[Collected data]
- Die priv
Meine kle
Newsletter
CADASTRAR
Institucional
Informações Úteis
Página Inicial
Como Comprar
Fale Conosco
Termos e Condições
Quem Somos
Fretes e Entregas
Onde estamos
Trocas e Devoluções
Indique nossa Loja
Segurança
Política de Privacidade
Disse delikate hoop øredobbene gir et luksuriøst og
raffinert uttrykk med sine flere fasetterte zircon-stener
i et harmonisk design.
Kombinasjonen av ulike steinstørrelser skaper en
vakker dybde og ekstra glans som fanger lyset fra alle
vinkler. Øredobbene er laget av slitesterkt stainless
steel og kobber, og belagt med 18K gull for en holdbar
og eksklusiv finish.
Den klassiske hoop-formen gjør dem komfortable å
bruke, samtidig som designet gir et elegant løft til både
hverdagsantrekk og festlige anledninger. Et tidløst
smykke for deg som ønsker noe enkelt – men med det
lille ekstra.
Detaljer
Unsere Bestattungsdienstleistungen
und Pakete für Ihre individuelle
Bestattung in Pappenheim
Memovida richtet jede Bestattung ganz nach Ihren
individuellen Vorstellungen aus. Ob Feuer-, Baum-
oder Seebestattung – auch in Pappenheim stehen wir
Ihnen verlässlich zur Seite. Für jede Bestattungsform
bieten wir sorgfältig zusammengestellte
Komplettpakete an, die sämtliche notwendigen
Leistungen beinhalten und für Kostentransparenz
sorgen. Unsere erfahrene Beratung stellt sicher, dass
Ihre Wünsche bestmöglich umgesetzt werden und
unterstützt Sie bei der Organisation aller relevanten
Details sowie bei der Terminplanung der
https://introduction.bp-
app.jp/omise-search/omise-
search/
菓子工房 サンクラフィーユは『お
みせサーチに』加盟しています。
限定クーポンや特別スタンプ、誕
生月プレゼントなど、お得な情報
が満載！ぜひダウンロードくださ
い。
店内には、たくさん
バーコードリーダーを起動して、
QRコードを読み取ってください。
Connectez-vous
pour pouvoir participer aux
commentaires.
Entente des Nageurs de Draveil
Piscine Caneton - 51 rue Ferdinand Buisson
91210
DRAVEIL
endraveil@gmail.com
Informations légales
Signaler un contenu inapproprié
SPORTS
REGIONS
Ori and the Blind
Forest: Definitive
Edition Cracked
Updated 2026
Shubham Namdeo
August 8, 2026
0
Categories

* * *

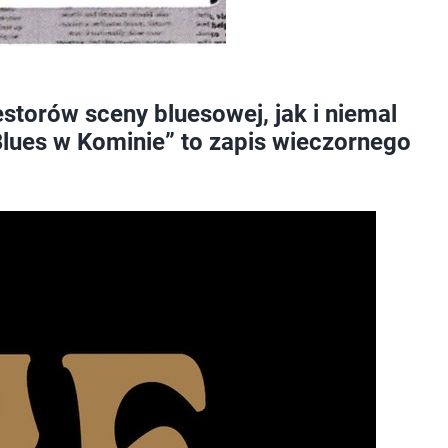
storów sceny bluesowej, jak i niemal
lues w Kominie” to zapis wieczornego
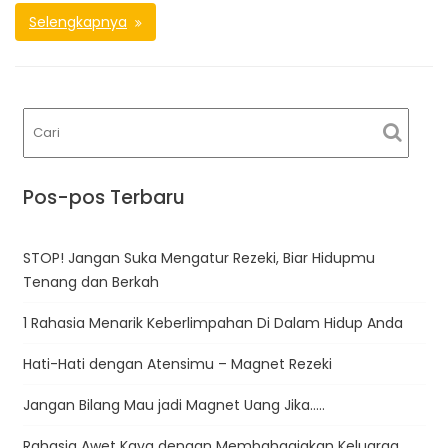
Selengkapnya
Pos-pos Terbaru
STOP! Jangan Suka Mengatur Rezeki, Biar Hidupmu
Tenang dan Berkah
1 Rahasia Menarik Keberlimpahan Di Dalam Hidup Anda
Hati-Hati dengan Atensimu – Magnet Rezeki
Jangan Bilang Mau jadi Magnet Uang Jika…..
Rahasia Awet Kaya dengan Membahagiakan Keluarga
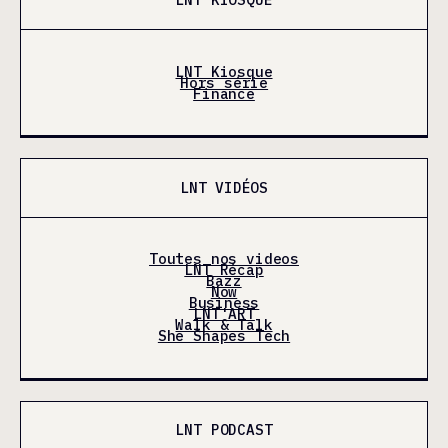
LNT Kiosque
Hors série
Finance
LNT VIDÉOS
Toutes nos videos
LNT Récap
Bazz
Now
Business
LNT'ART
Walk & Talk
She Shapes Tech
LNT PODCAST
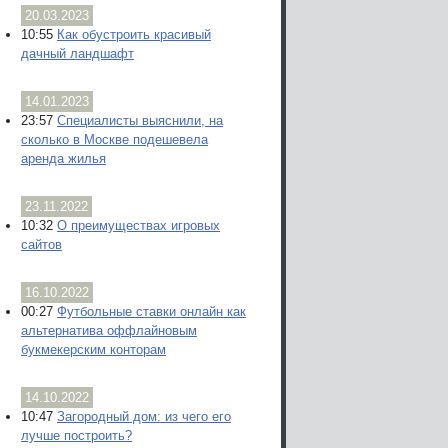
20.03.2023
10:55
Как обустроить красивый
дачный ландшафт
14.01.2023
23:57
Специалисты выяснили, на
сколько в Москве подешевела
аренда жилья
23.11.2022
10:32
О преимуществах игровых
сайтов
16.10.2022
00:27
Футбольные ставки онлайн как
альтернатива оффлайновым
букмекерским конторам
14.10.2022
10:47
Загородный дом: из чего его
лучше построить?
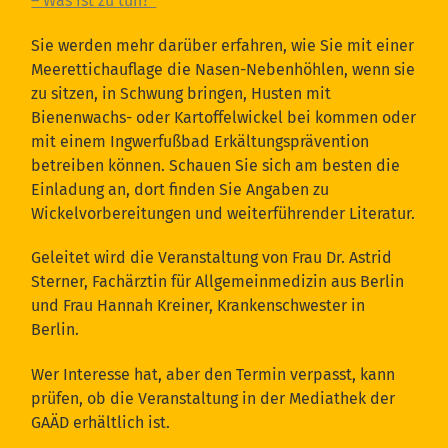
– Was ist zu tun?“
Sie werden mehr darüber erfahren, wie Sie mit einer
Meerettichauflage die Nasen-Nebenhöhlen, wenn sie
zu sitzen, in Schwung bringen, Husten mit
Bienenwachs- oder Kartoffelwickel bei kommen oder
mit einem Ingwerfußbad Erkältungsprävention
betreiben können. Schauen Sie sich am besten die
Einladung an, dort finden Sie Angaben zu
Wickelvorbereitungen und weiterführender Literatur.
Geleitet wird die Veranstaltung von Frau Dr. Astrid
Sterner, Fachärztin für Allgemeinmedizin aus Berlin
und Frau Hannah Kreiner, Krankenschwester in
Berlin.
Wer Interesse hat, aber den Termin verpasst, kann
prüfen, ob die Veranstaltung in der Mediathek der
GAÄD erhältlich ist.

== The problem ==
Give back the records above exactly, limited to the lines between the one holding "Ihnen verlässlich zur" and the one holding "生月プレゼントなど、お得な情報", inclusive.

== Result for this exercise ==
Ihnen verlässlich zur Seite. Für jede Bestattungsform
bieten wir sorgfältig zusammengestellte
Komplettpakete an, die sämtliche notwendigen
Leistungen beinhalten und für Kostentransparenz
sorgen. Unsere erfahrene Beratung stellt sicher, dass
Ihre Wünsche bestmöglich umgesetzt werden und
unterstützt Sie bei der Organisation aller relevanten
Details sowie bei der Terminplanung der
https://introduction.bp-
app.jp/omise-search/omise-
search/
菓子工房 サンクラフィーユは『お
みせサーチに』加盟しています。
限定クーポンや特別スタンプ、誕
生月プレゼントなど、お得な情報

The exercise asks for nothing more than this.